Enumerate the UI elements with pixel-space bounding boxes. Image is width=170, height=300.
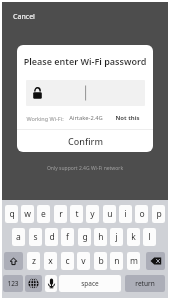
button[interactable]: r [54,205,67,223]
button[interactable]: return [125,275,165,292]
staticText: e [41,208,46,220]
button[interactable]: o [135,205,148,223]
button[interactable]: space [59,275,121,292]
staticText: y [90,208,95,220]
staticText: h [98,231,104,243]
staticText: x [48,255,53,267]
staticText: n [114,255,120,267]
button[interactable]: w [21,205,34,223]
staticText: g [82,231,88,243]
button[interactable]: Voice input [45,275,57,292]
staticText: z [32,255,36,267]
button[interactable]: g [78,228,91,246]
staticText: space [81,279,99,288]
staticText: u [107,208,113,220]
button[interactable]: 123 [3,275,23,292]
staticText: Only support 2.4G Wi-Fi network [0,165,170,172]
button[interactable]: Change keyboard [25,275,42,292]
staticText: p [156,208,162,220]
button[interactable]: u [103,205,116,223]
staticText: o [139,208,145,220]
staticText: return [135,279,155,288]
button[interactable]: j [110,228,123,246]
button[interactable]: v [77,252,90,270]
button[interactable]: i [119,205,132,223]
button[interactable]: f [61,228,74,246]
button[interactable]: h [94,228,107,246]
staticText: q [9,208,15,220]
button[interactable]: d [45,228,58,246]
button[interactable]: z [27,252,40,270]
button[interactable]: t [70,205,83,223]
staticText: Airtake-2.4G [69,114,103,122]
staticText: r [59,208,63,220]
button[interactable]: q [5,205,18,223]
button[interactable]: m [127,252,140,270]
button[interactable]: l [143,228,156,246]
button[interactable]: Cancel [8,9,40,25]
button[interactable]: s [29,228,42,246]
button[interactable]: Not this [114,112,141,124]
button[interactable]: c [61,252,74,270]
staticText: Cancel [13,12,35,22]
button[interactable] [26,80,145,106]
button[interactable]: k [127,228,140,246]
button[interactable]: b [94,252,107,270]
staticText: b [98,255,104,267]
button[interactable]: a [12,228,25,246]
button[interactable]: x [44,252,57,270]
staticText: w [24,208,31,220]
staticText: m [130,255,138,267]
staticText: c [65,255,70,267]
staticText: k [131,231,136,243]
button[interactable]: Backspace [146,252,165,270]
staticText: l [148,231,151,243]
staticText: Not this [115,114,140,122]
staticText: Confirm [68,135,103,147]
staticText: d [49,231,55,243]
button[interactable]: n [110,252,123,270]
staticText: i [124,208,127,220]
staticText: Please enter Wi-Fi password [17,55,153,67]
staticText: a [16,231,21,243]
staticText: 123 [7,279,19,288]
staticText: s [33,231,38,243]
button[interactable]: p [152,205,165,223]
button[interactable]: Shift [4,252,23,270]
staticText: t [75,208,79,220]
staticText: v [81,255,86,267]
staticText: j [115,231,118,243]
staticText: Working Wi-Fi: [26,115,64,122]
button[interactable]: y [86,205,99,223]
button[interactable]: Confirm [17,130,153,152]
staticText: f [66,231,69,243]
button[interactable]: e [37,205,50,223]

......

Exercise: Your answer must be the records above, copied exactly, with no pictures.

Completed exercise:
Enumerate the UI elements with pixel-space bounding boxes. Image is width=170, height=300.
button[interactable]: r [54,205,67,223]
button[interactable]: return [125,275,165,292]
staticText: e [41,208,46,220]
button[interactable]: o [135,205,148,223]
button[interactable]: space [59,275,121,292]
staticText: y [90,208,95,220]
staticText: h [98,231,104,243]
staticText: x [48,255,53,267]
staticText: n [114,255,120,267]
button[interactable]: w [21,205,34,223]
staticText: g [82,231,88,243]
button[interactable]: Voice input [45,275,57,292]
staticText: z [32,255,36,267]
button[interactable]: g [78,228,91,246]
staticText: space [81,279,99,288]
staticText: u [107,208,113,220]
button[interactable]: 123 [3,275,23,292]
staticText: Only support 2.4G Wi-Fi network [0,165,170,172]
button[interactable]: Change keyboard [25,275,42,292]
staticText: p [156,208,162,220]
button[interactable]: u [103,205,116,223]
staticText: o [139,208,145,220]
staticText: return [135,279,155,288]
button[interactable]: j [110,228,123,246]
button[interactable]: v [77,252,90,270]
button[interactable]: i [119,205,132,223]
button[interactable]: f [61,228,74,246]
button[interactable]: h [94,228,107,246]
staticText: q [9,208,15,220]
button[interactable]: d [45,228,58,246]
button[interactable]: z [27,252,40,270]
button[interactable]: t [70,205,83,223]
staticText: Airtake-2.4G [69,114,103,122]
staticText: r [59,208,63,220]
button[interactable]: q [5,205,18,223]
button[interactable]: m [127,252,140,270]
button[interactable]: l [143,228,156,246]
button[interactable]: Cancel [8,9,40,25]
button[interactable]: s [29,228,42,246]
button[interactable]: Not this [114,112,141,124]
button[interactable]: c [61,252,74,270]
staticText: Cancel [13,12,35,22]
button[interactable] [26,80,145,106]
button[interactable]: k [127,228,140,246]
button[interactable]: b [94,252,107,270]
staticText: b [98,255,104,267]
button[interactable]: a [12,228,25,246]
button[interactable]: x [44,252,57,270]
staticText: w [24,208,31,220]
staticText: m [130,255,138,267]
staticText: c [65,255,70,267]
staticText: k [131,231,136,243]
button[interactable]: Backspace [146,252,165,270]
staticText: l [148,231,151,243]
staticText: Not this [115,114,140,122]
staticText: Confirm [68,135,103,147]
staticText: d [49,231,55,243]
button[interactable]: n [110,252,123,270]
staticText: i [124,208,127,220]
staticText: Please enter Wi-Fi password [17,55,153,67]
staticText: a [16,231,21,243]
staticText: 123 [7,279,19,288]
staticText: s [33,231,38,243]
button[interactable]: p [152,205,165,223]
button[interactable]: Shift [4,252,23,270]
staticText: t [75,208,79,220]
staticText: v [81,255,86,267]
staticText: j [115,231,118,243]
staticText: Working Wi-Fi: [26,115,64,122]
button[interactable]: y [86,205,99,223]
button[interactable]: Confirm [17,130,153,152]
staticText: f [66,231,69,243]
button[interactable]: e [37,205,50,223]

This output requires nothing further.